An elephant worthy of Cervantes

Plus, revelations from Pickton’s survivors, tales of Palin from the campaign trail, a beguiling twentysomething memoir and histories of malaria and the common cold

by macleans.ca on Thursday, September 16, 2010 11:00am - 0 Comments

ONE BIRD’S CHOICE
Iain Reid

Nothing causes a twentysomething university graduate without a career more anxiety than the question, “What are you up to these days?” Iain Reid, a twentysomething university graduate without a career, would prefer the conversation “turn to something less discomfiting, like the weather, religion, or war.” But when he lands a promising part-time job for CBC Radio in Ottawa, he leaves Toronto, where he’s lived for nearly 10 years, and moves home to Lilac Hill, his parents’ hobby farm in eastern Ontario.
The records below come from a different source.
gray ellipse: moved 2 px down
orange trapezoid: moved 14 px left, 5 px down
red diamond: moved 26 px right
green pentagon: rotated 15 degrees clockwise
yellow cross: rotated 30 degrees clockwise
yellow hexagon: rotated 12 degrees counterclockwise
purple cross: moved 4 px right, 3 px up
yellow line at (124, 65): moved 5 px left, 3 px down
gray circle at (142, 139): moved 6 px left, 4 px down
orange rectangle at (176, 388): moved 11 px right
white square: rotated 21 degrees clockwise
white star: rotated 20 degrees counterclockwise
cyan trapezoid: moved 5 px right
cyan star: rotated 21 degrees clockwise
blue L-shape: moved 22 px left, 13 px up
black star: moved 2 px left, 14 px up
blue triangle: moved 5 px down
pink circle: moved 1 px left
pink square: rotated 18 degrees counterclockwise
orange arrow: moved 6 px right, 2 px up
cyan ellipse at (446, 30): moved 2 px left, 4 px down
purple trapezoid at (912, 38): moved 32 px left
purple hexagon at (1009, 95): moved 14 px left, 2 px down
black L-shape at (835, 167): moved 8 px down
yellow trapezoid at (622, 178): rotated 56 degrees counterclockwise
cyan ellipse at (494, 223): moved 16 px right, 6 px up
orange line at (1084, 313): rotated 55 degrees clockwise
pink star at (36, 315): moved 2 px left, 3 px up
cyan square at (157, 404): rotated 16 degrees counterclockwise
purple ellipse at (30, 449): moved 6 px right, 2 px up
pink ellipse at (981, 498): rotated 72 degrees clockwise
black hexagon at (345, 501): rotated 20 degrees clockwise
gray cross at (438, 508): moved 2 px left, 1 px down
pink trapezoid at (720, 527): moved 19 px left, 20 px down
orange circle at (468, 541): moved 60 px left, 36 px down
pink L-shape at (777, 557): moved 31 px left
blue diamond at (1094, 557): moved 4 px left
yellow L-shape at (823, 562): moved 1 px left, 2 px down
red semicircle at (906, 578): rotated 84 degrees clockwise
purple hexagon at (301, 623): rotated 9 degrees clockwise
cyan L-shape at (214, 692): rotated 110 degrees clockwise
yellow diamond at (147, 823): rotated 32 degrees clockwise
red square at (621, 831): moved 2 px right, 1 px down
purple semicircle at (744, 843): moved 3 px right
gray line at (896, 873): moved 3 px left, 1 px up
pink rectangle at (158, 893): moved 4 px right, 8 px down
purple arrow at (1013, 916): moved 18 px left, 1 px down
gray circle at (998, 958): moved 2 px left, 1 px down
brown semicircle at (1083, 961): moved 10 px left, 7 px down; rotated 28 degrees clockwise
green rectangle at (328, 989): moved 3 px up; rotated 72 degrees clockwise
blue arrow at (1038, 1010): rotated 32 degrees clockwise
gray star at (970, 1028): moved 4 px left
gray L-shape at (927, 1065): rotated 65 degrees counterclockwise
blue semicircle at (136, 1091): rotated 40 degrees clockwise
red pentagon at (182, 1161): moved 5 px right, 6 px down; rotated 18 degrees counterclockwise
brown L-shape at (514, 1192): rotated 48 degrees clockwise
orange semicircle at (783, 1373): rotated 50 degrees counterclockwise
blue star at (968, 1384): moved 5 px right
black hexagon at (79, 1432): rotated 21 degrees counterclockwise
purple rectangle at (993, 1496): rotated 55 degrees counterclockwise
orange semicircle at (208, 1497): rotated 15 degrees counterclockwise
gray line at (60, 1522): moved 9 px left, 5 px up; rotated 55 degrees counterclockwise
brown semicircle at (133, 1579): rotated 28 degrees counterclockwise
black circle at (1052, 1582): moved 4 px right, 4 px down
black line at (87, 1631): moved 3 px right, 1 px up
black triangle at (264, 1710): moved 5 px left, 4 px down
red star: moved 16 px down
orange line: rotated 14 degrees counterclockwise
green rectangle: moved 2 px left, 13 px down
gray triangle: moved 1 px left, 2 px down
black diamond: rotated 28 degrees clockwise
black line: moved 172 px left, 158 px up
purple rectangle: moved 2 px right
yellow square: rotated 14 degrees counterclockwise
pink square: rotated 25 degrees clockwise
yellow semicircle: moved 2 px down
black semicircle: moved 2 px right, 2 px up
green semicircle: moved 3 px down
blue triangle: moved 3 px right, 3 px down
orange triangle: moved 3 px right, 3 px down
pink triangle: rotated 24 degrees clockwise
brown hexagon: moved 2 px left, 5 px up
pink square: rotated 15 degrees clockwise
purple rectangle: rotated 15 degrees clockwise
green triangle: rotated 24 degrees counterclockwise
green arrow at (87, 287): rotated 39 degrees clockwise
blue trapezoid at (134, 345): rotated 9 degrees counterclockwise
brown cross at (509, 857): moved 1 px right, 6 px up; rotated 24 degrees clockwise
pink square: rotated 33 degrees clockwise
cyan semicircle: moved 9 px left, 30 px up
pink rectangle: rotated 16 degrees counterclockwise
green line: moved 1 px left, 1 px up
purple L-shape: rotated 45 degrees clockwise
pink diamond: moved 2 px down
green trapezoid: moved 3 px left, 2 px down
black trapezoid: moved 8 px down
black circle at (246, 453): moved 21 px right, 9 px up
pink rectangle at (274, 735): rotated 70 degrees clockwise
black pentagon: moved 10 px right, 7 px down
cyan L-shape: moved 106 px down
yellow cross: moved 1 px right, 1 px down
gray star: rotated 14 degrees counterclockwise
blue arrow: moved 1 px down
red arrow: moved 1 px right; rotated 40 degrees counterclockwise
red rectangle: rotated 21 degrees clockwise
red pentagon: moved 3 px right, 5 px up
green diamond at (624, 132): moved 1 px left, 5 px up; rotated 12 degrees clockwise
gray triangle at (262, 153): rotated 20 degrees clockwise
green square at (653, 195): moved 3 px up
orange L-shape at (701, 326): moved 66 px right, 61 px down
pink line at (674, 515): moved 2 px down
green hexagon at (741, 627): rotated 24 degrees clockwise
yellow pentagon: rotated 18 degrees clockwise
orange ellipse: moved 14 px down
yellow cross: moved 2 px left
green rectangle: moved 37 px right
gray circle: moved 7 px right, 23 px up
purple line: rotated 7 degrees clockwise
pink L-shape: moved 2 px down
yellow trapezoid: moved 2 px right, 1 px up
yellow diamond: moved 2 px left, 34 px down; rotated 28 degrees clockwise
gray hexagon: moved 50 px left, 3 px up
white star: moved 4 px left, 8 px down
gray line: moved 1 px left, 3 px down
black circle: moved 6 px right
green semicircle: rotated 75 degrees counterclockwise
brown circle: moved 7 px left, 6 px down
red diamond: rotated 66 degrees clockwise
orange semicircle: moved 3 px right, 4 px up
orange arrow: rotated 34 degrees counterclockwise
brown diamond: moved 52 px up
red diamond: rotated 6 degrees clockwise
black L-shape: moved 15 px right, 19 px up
The year that follows provides the narrative for Reid’s first book, a laugh-out-loud comic memoir with a cast of characters including a mom who suspects she may be allergic to her cellphone, an English professor dad who loves shredding redundant documents, and a fleet of cats, dogs, ducks, sheep and one guinea fowl named Lucius. What saves the story from being a typical fish-out-of-water tale is Reid’s heartfelt look at the foibles of being a family. From his first night back home, when his parents interrupt him in the washroom to demonstrate the intricacies of flushing the toilet, to the day he teaches his mom what a cursor is, Reid finds humour and warmth in unexpected places.

When his CBC gig turns from occasional to never, he comes to grips with the fact that he’s nearly 30 and living a semi-retired lifestyle, with his folks. But Reid isn’t trying to teach anybody how to eat, pray or love: he simply observes himself, his family and all their laughable idiosyncrasies, tender moments and shared meals (you’ll crave a cup of coffee and some farm-fresh fried eggs when you’re finished) over the course of a year at enchanting Lilac Hill.

With parents as understanding and supportive as Reid’s, it’s a wonder he left at all.

- Jessica allen

AH-CHOO!: THE UNCOMMON LIFE OF YOUR COMMON COLD
Jennifer Ackerman

Ancient Romans thought the best way to avoid a cold was to kiss the hairy muzzle of a mouse. By the late 1800s, Americans preferred a water and borax solution to “irrigate” the nose. Neither worked, of course. While researchers have come up with vaccines for polio and the H1N1 flu, the common cold has defied all efforts to curb its power.

Science writer Jennifer Ackerman delves deep into the messy, expensive business of the common rhinovirus, even getting deliberately infected as part of a research project. Certainly the statistics are nothing to sniff at: humans get up to 200 colds in a lifetime—the equivalent of five years of hacking, snuffling and having a sore throat, including a year in bed—which costs the U.S. economy alone an estimated US$60 billion annually.

In addition to detailing exactly how the virus works, Ackerman delights in busting the many myths, and confirming a few truths, that have been around for millenia. For example, those superciliously healthy colleagues in the office who “never get colds” have just as many cold antibodies as those flattened by the illness. They just don’t have the nasty symptoms. And, while anti-bacterial wipes are useless against a virus, chicken soup does appear to ease symptoms.

The best parts of the book are the anecdotes, such as the most public cold in history. An hour after Apollo 7 lifted off from Cape Canaveral in 1968, commander Wally Schirra started feeling that classic first symptom, a scratch in his throat. While sneezing and coughing is miserable enough on Earth, it was hellish in the close confines of a zero-gravity command module, with seemingly the entire world watching. Then there is the case of the expensive used tissue. In 2008 actress Scarlett Johanssen, suffering from a cold on The Tonight Show, decided to put her pain to a good cause: she auctioned off the tissue used on the show for charity. It made a staggering US$5,300.